Correction du bug des types singletons pas sous-type de Set

(i.e. "Inductive unit := tt." conduisait à "t:Prop" alors que le
principe de la hiérarchie d'univers est d'être cumulative -- et que
Set en soit le niveau 0).

Une solution aurait été de poser Prop <= Set mais on adopte une autre
solution.
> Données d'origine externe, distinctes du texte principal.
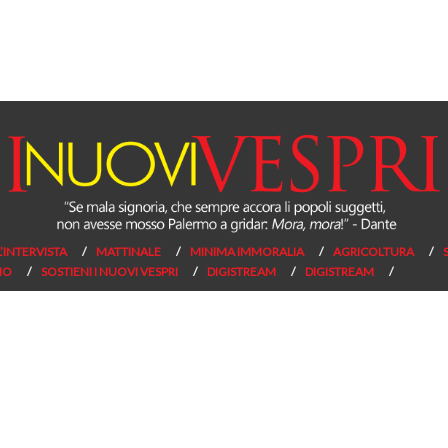
L’INTERVISTA
MATTINALE
MINIMA IMMORALIA
AGRICOLTURA
NO
SOSTIENI I NUOVI VESPRI
DIGISTREAM
DIGISTREAM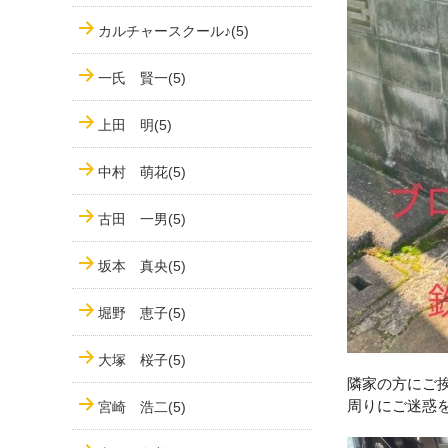
カルチャースクール♪(5)
一氏 賢一(5)
上田 明(5)
中村 萌花(5)
古田 一男(5)
坂本 真央(5)
堀野 恵子(5)
大塚 桜子(5)
隣家の方にご
周りにご迷惑
宮崎 浩二(5)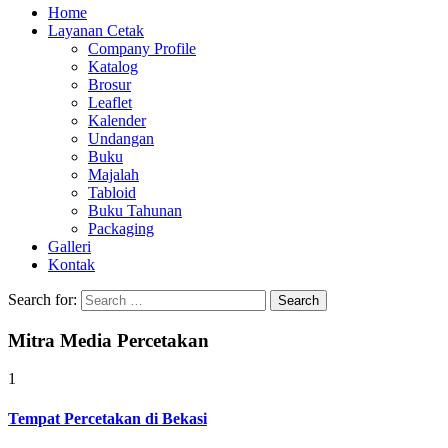
Home
Layanan Cetak
Company Profile
Katalog
Brosur
Leaflet
Kalender
Undangan
Buku
Majalah
Tabloid
Buku Tahunan
Packaging
Galleri
Kontak
Search for:
Mitra Media Percetakan
1
Tempat Percetakan di Bekasi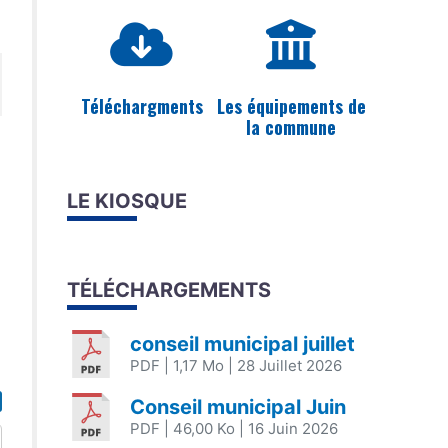
Téléchargments
Les équipements de
la commune
LE KIOSQUE
TÉLÉCHARGEMENTS
conseil municipal juillet
PDF
| 1,17 Mo
| 28 Juillet 2026
Conseil municipal Juin
PDF
| 46,00 Ko
| 16 Juin 2026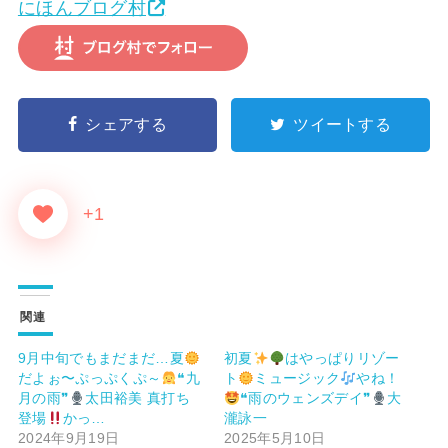
にほんブログ村
シェアする
ツイートする
+1
関連
9月中旬でもまだまだ…夏
初夏
はやっぱりリゾー
だよぉ〜ぷっぷくぷ～
❝九
ト
ミュージック
やね！
月の雨❞
太田裕美 真打ち
❝雨のウェンズデイ❞
大
登場
かっ…
瀧詠一
2024年9月19日
2025年5月10日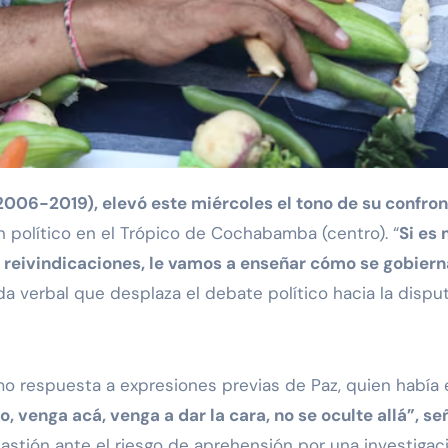
2006-2019), elevó este miércoles el tono de su confron
n político en el Trópico de Cochabamba (centro). “
Si es
 reivindicaciones, le vamos a enseñar cómo se gobiern
a verbal que desplaza el debate político hacia la disput
omo respuesta a expresiones previas de Paz, quien había
, venga acá, venga a dar la cara, no se oculte allá”, se
astión ante el riesgo de aprehensión por una investigac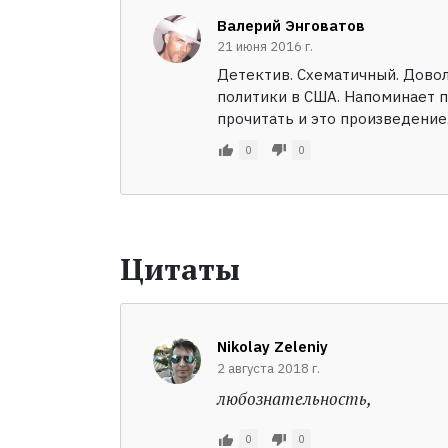
Валерий Энговатов
21 июня 2016 г.
Детектив. Схематичный. Дово
политики в США. Напоминает п
прочитать и это произведение
0
0
Цитаты
Nikolay Zeleniy
2 августа 2018 г.
любознательность,
0
0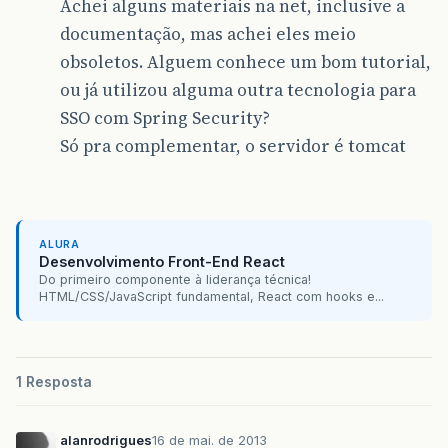
Achei alguns materiais na net, inclusive a
documentação, mas achei eles meio
obsoletos. Alguem conhece um bom tutorial,
ou já utilizou alguma outra tecnologia para
SSO com Spring Security?
Só pra complementar, o servidor é tomcat
ALURA
Desenvolvimento Front-End React
Do primeiro componente à liderança técnica!
HTML/CSS/JavaScript fundamental, React com hooks e...
1 Resposta
alanrodrigues
16 de mai. de 2013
Pour éviter le côté contre-intuitif d'avoir unit dans Type
et Prop <= Set, on garde la représentation de Prop au sein de la
hiérarchie prédicative sous la forme "Type (max ([],[])" (le niveau
sans aucune contrainte inférieure, appelons Type -1) et on adapte les
fonctions de sous-typage et de typage pour qu'elle prenne en compte la
règle Type -1 <= Prop (cf reduction.ml, reductionops.ml, et effets
incidents dans Termops.refresh_universes et Univ.super).

Petite uniformisation des noms d'univers et de sortes au passage
(univ.ml, univ.mli, term.ml, term.mli et les autres fichiers).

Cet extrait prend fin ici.